Friday, 5 November 2010

Qt on Skia

The astute, regular readers I manage to have might have wondered why I have recently been playing with Skia, Google's 2D graphics rendering library, notably used in Chromium and Android. Well, now that my experiment is in a semi-usable state, I decided that it's probably about time I let the cat out of the bag and started talking about what I've been doing.

Over the past week, I've been diving into the Qt graphics stack a bit, for my own fun and amusement, to learn more about how it works and what makes it tick. This has been my first dive into graphics, so it's been a bit of a learning curve containing many gems like:
  • "transform? what's a transform"
  • "clipping? I know I need a haircut, but..."
  • "oh, you mean I actually have to store ARGB values for everything, and the order differs from toolkit to toolkit, and in some cases, from big/little endian?"
But I think I've made some progress in figuring things out slowly. And getting my project of choice, Qt rendering using Skia, to work, slowly but surely - a picture is worth a thousand words, so without further ado:
(Qt's demos/browser/, using Skia rendering)

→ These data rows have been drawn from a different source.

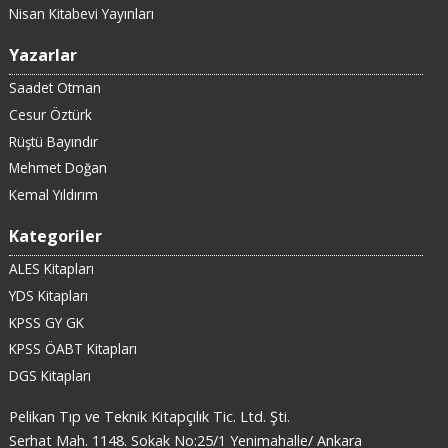
Nisan Kitabevi Yayınları
Yazarlar
Saadet Otman
Cesur Öztürk
Rüştü Bayındır
Mehmet Doğan
Kemal Yıldırım
Kategoriler
ALES Kitapları
YDS Kitapları
KPSS GY GK
KPSS ÖABT Kitapları
DGS Kitapları
Pelikan Tıp ve Teknik Kitapçılık Tic. Ltd. Şti.
Serhat Mah. 1148. Sokak No:25/1 Yenimahalle/ Ankara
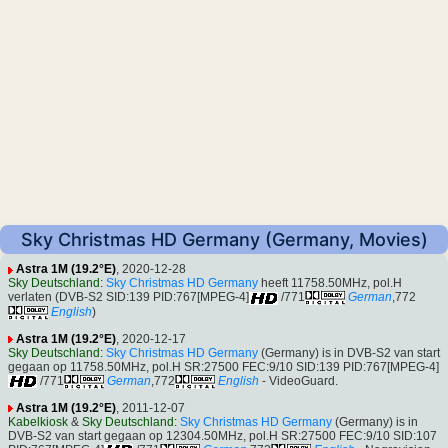
Sky Christmas HD Germany (Germany, Movies)
Astra 1M (19.2°E)
, 2020-12-28
Sky Deutschland
:
Sky Christmas HD Germany
heeft 11758.50MHz, pol.H
verlaten (DVB-S2 SID:139 PID:767[MPEG-4]
/771
German
,772
English
)
Astra 1M (19.2°E)
, 2020-12-17
Sky Deutschland
:
Sky Christmas HD Germany
(Germany) is in DVB-S2 van start
gegaan op 11758.50MHz, pol.H SR:27500 FEC:9/10 SID:139 PID:767[MPEG-4]
/771
German
,772
English
- VideoGuard.
Astra 1M (19.2°E)
, 2011-12-07
Kabelkiosk
&
Sky Deutschland
:
Sky Christmas HD Germany
(Germany) is in
DVB-S2 van start gegaan op 12304.50MHz, pol.H SR:27500 FEC:9/10 SID:107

Of course, it's still not done. There's a lot to implement (proper text rendering not using paths, clipping, supporting QBrush formats other than solid color fills...) and a lot of bugs to fix, as is visible in the screenshot above - and then the work starts in earnest to make this fast, but I'm happy with the progress so far over the past week.

As for my intentions? Well, I don't know. First, we'll have to see if I can get it finished, then, see how it performs vs Qt's own internal raster engine. If it's faster, then perhaps there's reasons to talk to the Qt graphics folks about whether it's worthwhile to include in Qt or not.

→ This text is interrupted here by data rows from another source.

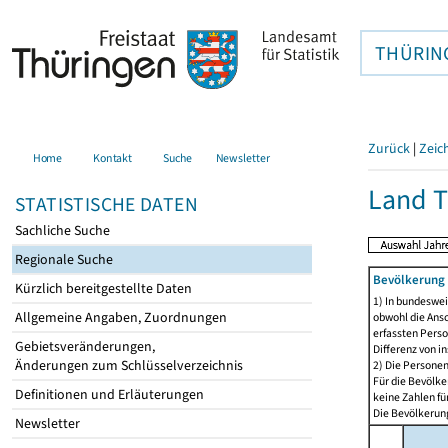
THÜRIN
Zurück
|
Zeic
Home
Kontakt
Suche
Newsletter
Land T
STATISTISCHE DATEN
Sachliche Suche
Regionale Suche
Bevölkerung 
Kürzlich bereitgestellte Daten
1) In bundeswei
Allgemeine Angaben, Zuordnungen
obwohl die Ansc
erfassten Perso
Gebietsveränderungen,
Differenz von i
Änderungen zum Schlüsselverzeichnis
2) Die Persone
Für die Bevölke
Definitionen und Erläuterungen
keine Zahlen f
Die Bevölkerung
Newsletter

Even if this code doesn't make its way into Qt, I'm confident that there will be some valuable lessons and contributions from it. I do plan to write up another post on how to introduce a new graphics system into Qt, and I also have some notes to improve documentation for things like QPaintEngineEx.

If you're interested in tracking my progress, keep an eye on my skia-master branch on Gitorious. Note that if you want to try it yourself, for now you'll need the Qt branch of my Skia clone on github (note that this will only work on x86 with SSE2 support for now), because Skia's upstream SVN repository doesn't have an up to date/working buildsystem, and also contains a few problems that block compilation. I'm aware that this isn't really end-user-friendly, or a very sensible approach, but it will do for the short term. Just build it and copy libskia.a into /src/plugins/graphicssystems/skia/.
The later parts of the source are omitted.